One projectile shattered Mulqueen's kitchen window, prompting Mulqueen and her roommates to lock their front door so nobody could enter.
"I've never been so scared to be in my own house," she said. "We called the police, and they said there's nothing they could do."
About 4 p.m., Francisco drove into town after a hike and tried to get into the neighborhood, but police had barricaded the street. When she parked her car and continued on foot, she saw crime tape and crowds that had not dispersed.
With nothing else to do, Francisco said, people just stood where they were and drank. Some got in fights when other partiers accidentally bumped into them, she said. People with blood streaming down their faces and arms rushed past her.
"It was just sickening to see," she said. "It was terrible. I couldn't believe humans could do this to each other."
She made it to the house and called her parents, who told her and her roommates to leave and rent a hotel room immediately.

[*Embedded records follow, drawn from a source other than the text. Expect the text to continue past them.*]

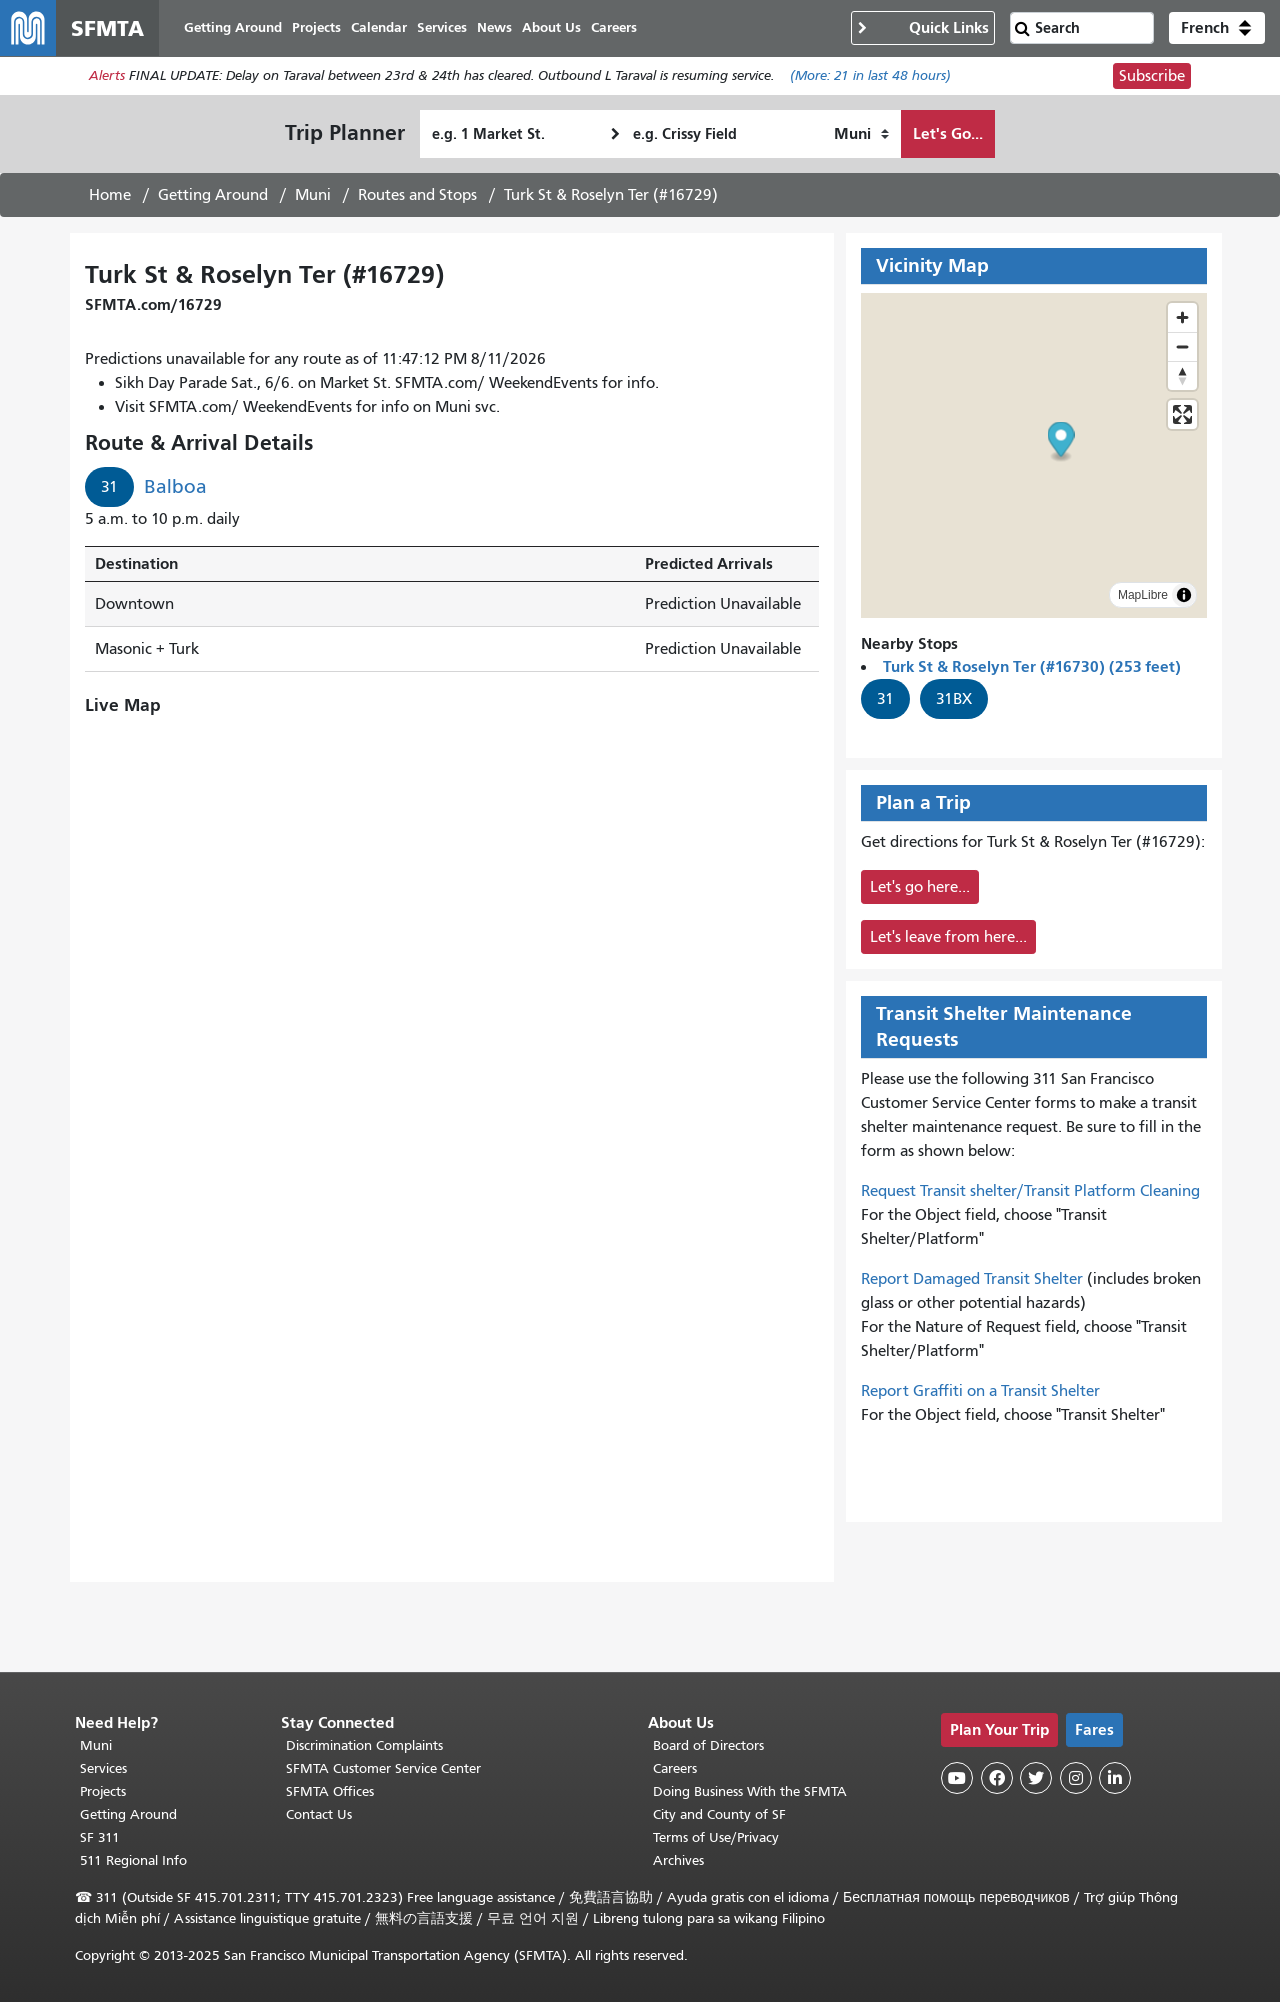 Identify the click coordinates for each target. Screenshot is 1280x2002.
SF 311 (100, 1837)
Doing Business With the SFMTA (750, 1791)
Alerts (107, 76)
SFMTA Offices (330, 1791)
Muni (313, 195)
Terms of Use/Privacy (716, 1837)
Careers (675, 1768)
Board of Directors (708, 1745)
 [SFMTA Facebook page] (997, 1778)
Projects (103, 1791)
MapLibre (1143, 595)
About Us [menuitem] (551, 27)
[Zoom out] (1182, 346)
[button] (1217, 28)
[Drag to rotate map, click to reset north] (1182, 375)
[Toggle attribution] (1184, 595)
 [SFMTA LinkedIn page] (1115, 1778)
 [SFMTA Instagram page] (1076, 1778)
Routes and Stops (417, 195)
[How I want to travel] (861, 134)
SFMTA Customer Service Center (383, 1768)
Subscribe (1152, 76)
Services (103, 1768)
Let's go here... (920, 887)
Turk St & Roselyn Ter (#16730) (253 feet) (1032, 666)
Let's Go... (948, 133)
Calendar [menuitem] (379, 27)
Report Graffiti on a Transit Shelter (980, 1391)
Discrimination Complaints (364, 1745)
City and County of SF (719, 1814)
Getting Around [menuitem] (233, 27)
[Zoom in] (1182, 317)
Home (110, 195)
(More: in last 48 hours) (870, 76)
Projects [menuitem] (316, 27)
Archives (678, 1860)
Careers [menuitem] (614, 27)
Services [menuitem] (442, 27)
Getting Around (213, 195)
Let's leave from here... (948, 937)
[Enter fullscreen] (1182, 414)
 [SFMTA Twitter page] (1036, 1778)
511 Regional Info (133, 1860)
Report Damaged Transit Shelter (972, 1279)
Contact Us (319, 1814)
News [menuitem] (494, 27)
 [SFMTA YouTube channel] (957, 1778) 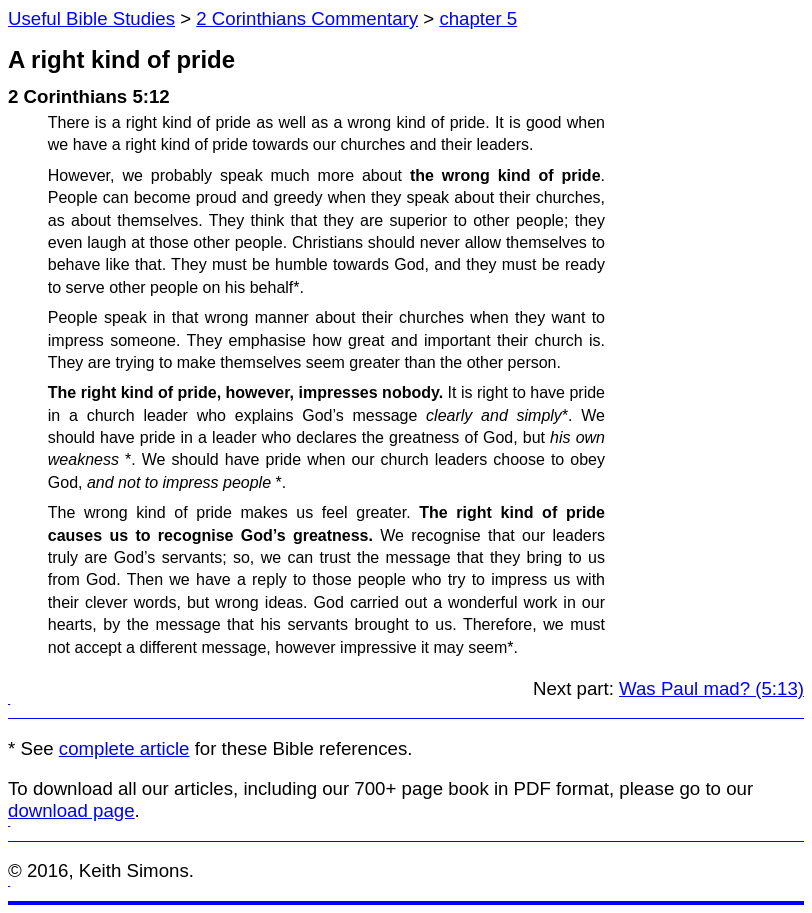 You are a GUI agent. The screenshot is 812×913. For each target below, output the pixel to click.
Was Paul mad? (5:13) (711, 688)
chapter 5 (478, 18)
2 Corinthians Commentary (307, 18)
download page (71, 810)
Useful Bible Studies (91, 18)
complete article (124, 748)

About 5 p.m., the police declared the block party an "unlawful assembly." The university sent a text message to all students, warning them to evacuate the neighborhood for their own safety. Police began to push the crowd out of the neighborhood. The fire department set up food and water stations and helped people wash pepper spray out of their eyes.
"We don't want to respond this way," Boshart said. "By the time we get to this point, it's bad."
It took four more hours to clear the neighborhood, he said, and police continued to respond to reports of fights early into the morning. The neighborhood still shows signs of damage: downed fences, trampled gardens, dozens of vandalized cars, piles of empty beer boxes and the glitter of broken glass.
Staff writer Daniel de Vise contributed to this report.